MATERIAL FOR THE TASK Block Start

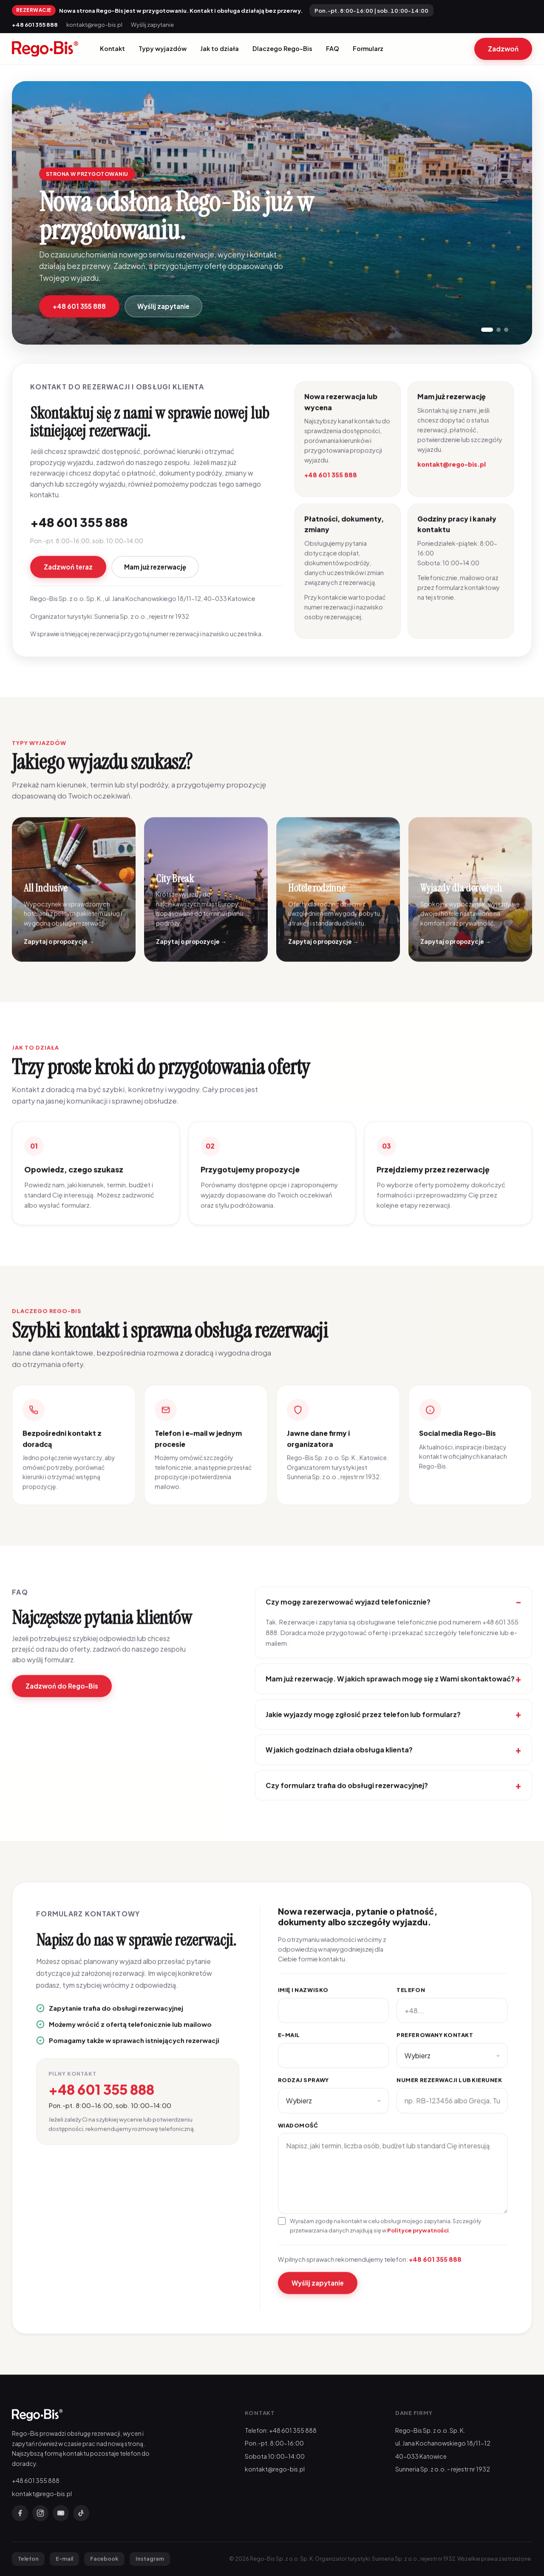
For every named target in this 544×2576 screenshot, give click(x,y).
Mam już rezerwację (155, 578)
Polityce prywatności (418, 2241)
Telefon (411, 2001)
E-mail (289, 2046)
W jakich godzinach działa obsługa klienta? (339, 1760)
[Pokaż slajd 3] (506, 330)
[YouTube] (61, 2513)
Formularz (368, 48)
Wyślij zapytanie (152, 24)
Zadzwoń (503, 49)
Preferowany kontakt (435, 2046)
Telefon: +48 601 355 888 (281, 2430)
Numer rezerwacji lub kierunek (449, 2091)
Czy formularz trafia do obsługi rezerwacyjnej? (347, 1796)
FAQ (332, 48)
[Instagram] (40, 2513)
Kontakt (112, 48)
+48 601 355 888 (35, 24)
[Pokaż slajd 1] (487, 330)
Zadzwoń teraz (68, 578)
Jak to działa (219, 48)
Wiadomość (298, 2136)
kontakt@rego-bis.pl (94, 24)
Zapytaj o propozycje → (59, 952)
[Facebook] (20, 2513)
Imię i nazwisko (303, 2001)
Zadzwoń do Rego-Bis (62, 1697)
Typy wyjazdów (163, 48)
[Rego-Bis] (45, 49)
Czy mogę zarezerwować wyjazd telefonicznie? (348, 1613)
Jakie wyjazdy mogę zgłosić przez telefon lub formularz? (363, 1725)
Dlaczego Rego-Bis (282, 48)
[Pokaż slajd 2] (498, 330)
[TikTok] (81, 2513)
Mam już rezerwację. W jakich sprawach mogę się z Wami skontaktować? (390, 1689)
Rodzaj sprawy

MATERIAL FOR THE TASK Block End

### EXERCISE DESCRIPTION
Retype all of the data above word for word, excluding the pictures.

### SOLUTION FOR THIS EXERCISE
For every named target in this 544×2576 screenshot, give click(x,y).
Mam już rezerwację (155, 578)
Polityce prywatności (418, 2241)
Telefon (411, 2001)
E-mail (289, 2046)
W jakich godzinach działa obsługa klienta? (339, 1760)
[Pokaż slajd 3] (506, 330)
[YouTube] (61, 2513)
Formularz (368, 48)
Wyślij zapytanie (152, 24)
Zadzwoń (503, 49)
Preferowany kontakt (435, 2046)
Telefon: +48 601 355 888 (281, 2430)
Numer rezerwacji lub kierunek (449, 2091)
Czy formularz trafia do obsługi rezerwacyjnej? (347, 1796)
FAQ (332, 48)
[Instagram] (40, 2513)
Kontakt (112, 48)
+48 601 355 888 (35, 24)
[Pokaż slajd 1] (487, 330)
Zadzwoń teraz (68, 578)
Jak to działa (219, 48)
Wiadomość (298, 2136)
kontakt@rego-bis.pl (94, 24)
Zapytaj o propozycje → (59, 952)
[Facebook] (20, 2513)
Imię i nazwisko (303, 2001)
Zadzwoń do Rego-Bis (62, 1697)
Typy wyjazdów (163, 48)
[Rego-Bis] (45, 49)
Czy mogę zarezerwować wyjazd telefonicznie? (348, 1613)
Jakie wyjazdy mogę zgłosić przez telefon lub formularz? (363, 1725)
Dlaczego Rego-Bis (282, 48)
[Pokaż slajd 2] (498, 330)
[TikTok] (81, 2513)
Mam już rezerwację. W jakich sprawach mogę się z Wami skontaktować? (390, 1689)
Rodzaj sprawy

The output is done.